Sharing in the sum of all human knowledge requires us to go to the sources. Beyond citations to books, journals, and websites, knowledge comes alive through images, video, and audio footage. We can travel to the beginnings of human history and admire the beauty of the Venus of Brassempouy carved from mammoth ivory 25,000 years ago. We can marvel at 2000-year-old mummy portraits that capture the dead in vivid colors. We can immerse ourselves in an Easter procession of the 19th century painted in incredible realism by Ilya Repin. We can listen to the earliest sound recording of a human voice, which could only successfully be played back two years ago for the first time.

Galleries, libraries, archives, and museums (a collective we refer to as “GLAM”) document, showcase, preserve and protect our cultural treasures. The Internet gives us the opportunity to share digital entry points to the fuller experience that cultural institutions can offer. With more than 340 million unique visitors every month, Wikipedia is the central entry point for research in the Internet-connected world.

The international Wikimedia volunteer movement is therefore naturally aligned with the public service mission of cultural institutions. Over the last year, we have seen an acceleration of partnerships to bring content online. This is also a result of the emergence of Wikimedia’s world-wide presence through chapter organizations founded by volunteers, which exist in 27 countries.

For the first time, we now have compelling data that shows the success of these partnerships, and the virtuous circle they can inspire. We also can use the same metrics to track the success of Wikimedia’s other content outreach initiatives.

Measuring success

Developing improved content usage metrics was one of the key priorities identified at the Multimedia Usability Meeting in Paris (see previous report). Thanks to the work done by Bryan Tong Minh, who attended the meeting, the usage of every media file in our media repository is now fully tracked across different Wikimedia projects and languages. Based on this, Magnus Manske, another volunteer and Paris attendee, developed two useful scripts that help us track the usage of entire collections of content:

  • Glamorous“, which enumerates where media from a collection are used (e.g. which Wikipedia languages);
  • Amalglamate“, which tracks comparative collection usage data over time (starting January 12).

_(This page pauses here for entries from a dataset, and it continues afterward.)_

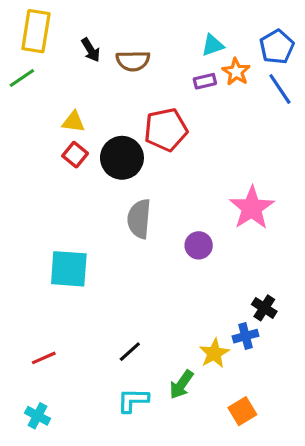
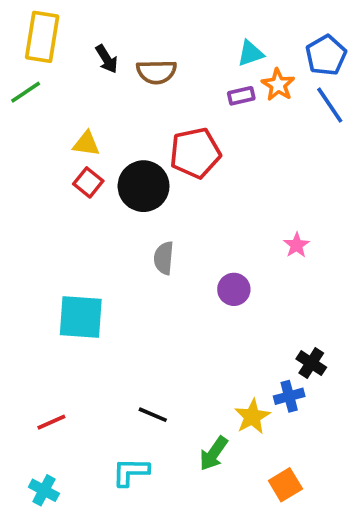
pink star: (252, 208) -> (297, 245), size x0.5
gray semicircle: (139, 219) -> (164, 258), size x0.7
black line: (130, 352) -> (153, 415), turned 65
cyan L-shape: (133, 400) -> (131, 472), moved

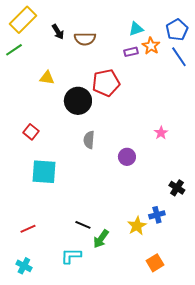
yellow rectangle: (42, 37) -> (23, 20), turned 36
red square: (88, 182) -> (31, 132), moved
black cross: (311, 363) -> (177, 188), moved
green arrow: (214, 453) -> (101, 239), moved

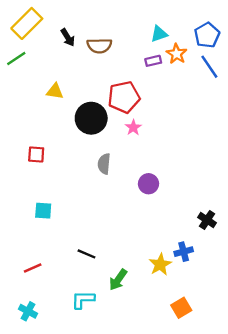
red square: (31, 132) -> (36, 154), turned -35
pink star: (161, 133) -> (133, 128), moved
cyan square: (44, 172) -> (43, 211), moved, size x0.6
black line: (83, 225) -> (86, 254), moved

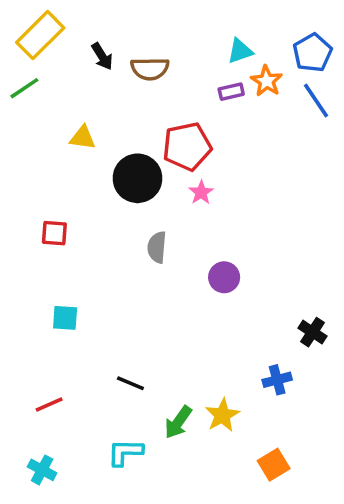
yellow star: (160, 264) -> (222, 415), moved

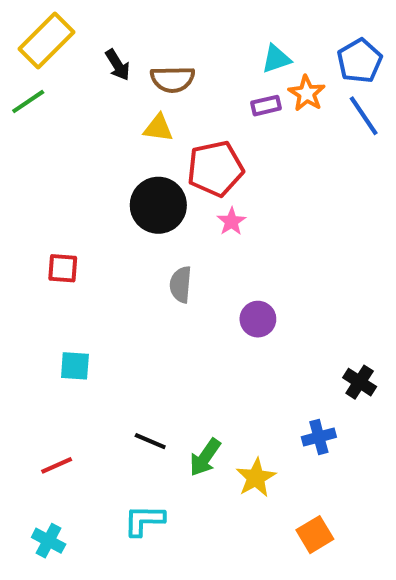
yellow triangle: (83, 138) -> (158, 128), moved
green arrow: (178, 422) -> (205, 457), moved

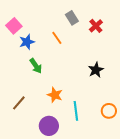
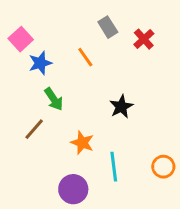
black star: (96, 70) -> (121, 107), moved
brown line: (19, 103) -> (34, 129), moved

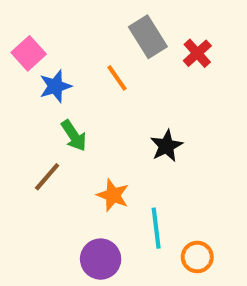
gray rectangle: (108, 27) -> (148, 37), size x1.4
orange circle: (163, 167) -> (197, 257), moved

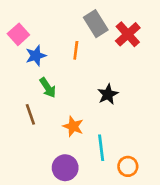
red cross: (197, 53) -> (128, 34), size x1.4
orange line: (117, 78) -> (76, 50), turned 42
brown line: (47, 177) -> (30, 114), turned -60

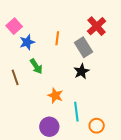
gray rectangle: (96, 24) -> (83, 47), moved
brown line: (30, 114) -> (15, 77), moved

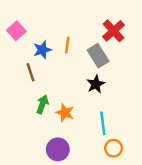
blue star: (27, 42) -> (42, 50), moved
green arrow: (36, 66) -> (42, 104), moved, turned -126
brown line: (15, 77) -> (31, 72), moved
cyan line: (76, 112) -> (103, 123), moved

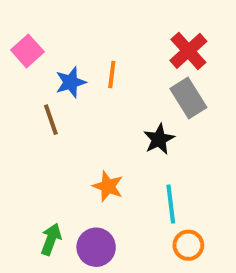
gray rectangle: (98, 56) -> (188, 98), moved
green arrow: (42, 104) -> (51, 239), moved

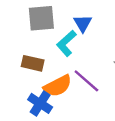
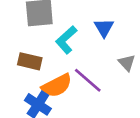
blue triangle: (83, 23) -> (104, 28), moved

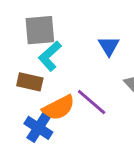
cyan L-shape: (66, 40) -> (50, 56), moved

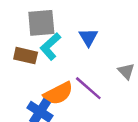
blue triangle: (109, 46) -> (88, 37), moved
brown rectangle: (30, 82) -> (26, 56), moved

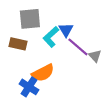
cyan L-shape: (50, 46) -> (51, 37), moved
purple line: (88, 88) -> (78, 47), moved

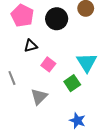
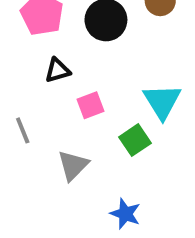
pink square: (48, 64) -> (90, 105), turned 32
blue star: (77, 121) -> (125, 214), moved

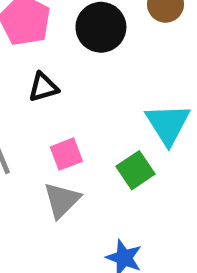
pink square: (90, 105) -> (66, 154), moved

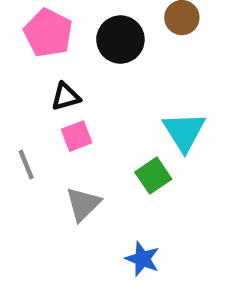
pink square: (66, 154) -> (77, 136), moved

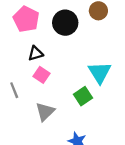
pink square: (77, 136) -> (41, 75), turned -35

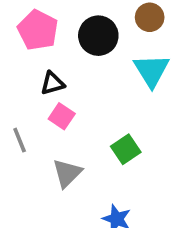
cyan triangle: (100, 72) -> (151, 70), moved

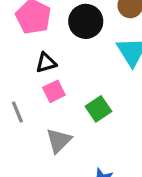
pink square: (62, 116) -> (54, 91), turned 30
green square: (126, 149) -> (98, 109), moved

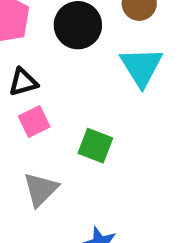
green square: (98, 109) -> (95, 146), turned -35

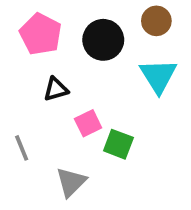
pink square: (34, 122) -> (88, 123), moved

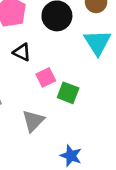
black triangle: (56, 89) -> (22, 52), turned 42

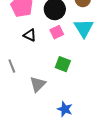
pink square: (46, 77) -> (57, 32), moved

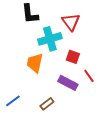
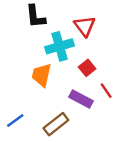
red square: (73, 57) -> (87, 68), turned 32
brown rectangle: (47, 104) -> (56, 124), size x1.5

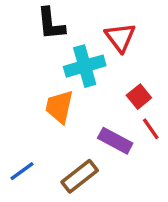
red square: (87, 68) -> (139, 97), moved

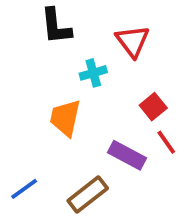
cyan cross: (85, 66) -> (93, 73), size x0.6

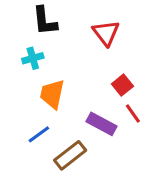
cyan cross: (93, 73) -> (33, 58), moved
blue line: (24, 189) -> (39, 134), moved

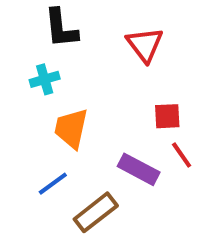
red square: (122, 85) -> (167, 116), turned 36

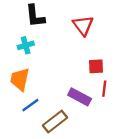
orange trapezoid: (71, 128) -> (20, 79), moved
red line: (182, 155) -> (104, 89), turned 42

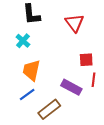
cyan cross: (26, 45) -> (23, 41), turned -32
orange trapezoid: (20, 79) -> (31, 70), moved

Using these scripts, we can analyze the impact of our content partnerships in real-time. For example:

In December 2008, Wikimedia Germany developed a partnership with the German Federal Archives resulting in the donation of 80,000 images, most of which relate to German history. As required by Wikimedia policy, these images were donated under a free content license which allows anyone to re-use them, provided proper credit is given.

Of the 82,458 images uploaded, 18.3%, or 15,109 images, are in active use in Wikimedia’s projects (e.g. Wikipedia, Wikinews, Wikibooks).


B 145 Bild-F057884-0009

The most frequently used [1] photograph from the collection is the photograph of Willy Brandt, German Chancellor from 1969 to 1974. It is used in 60 language editions of Wikipedia, with a total of 83 uses.

Effectively, this photograph of Willy Brandt becomes an iconic image that web users from around the world will see when researching the politician, in any of these languages: Aragonese, Arabic, Azeri, Belarusian, Bulgarian, Breton, Bosnian, Catalan, Chinese, Croatian, Czech, Danish, Dutch, English, Esperanto, Estonian, Fiji Hindi, Finnish, French, Galician, Georgian, German, Greek, Hebrew, Hungarian, Indonesian, Icelandic, Ido, Italian, Japanese, Korean, Kurdish, Latin (!), Lithuanian, Low Saxon, Lower Sorbian, Macedonian, Norwegian, Occitan, Persian, Polish, Portuguese, Quechua, Romanian, Russian, Serbian, Serbo-Croatian, Slovak, Swahili, Swedish, Tagalog, Tajik, Turkish, Ukrainian, Vietnamese, and Welsh. And it’s just one of more than 15,000 images from the collection that are already in active use, about a year after first being made available.

These tools do not yet show the number of pageviews of the articles in question, although that data is available. For example, the German Wikipedia article about Willy Brandt was viewed 38,449 times in December 2009. Considering the combined language usage of Wikipedia, the use of images in many articles creates a large aggregate impact.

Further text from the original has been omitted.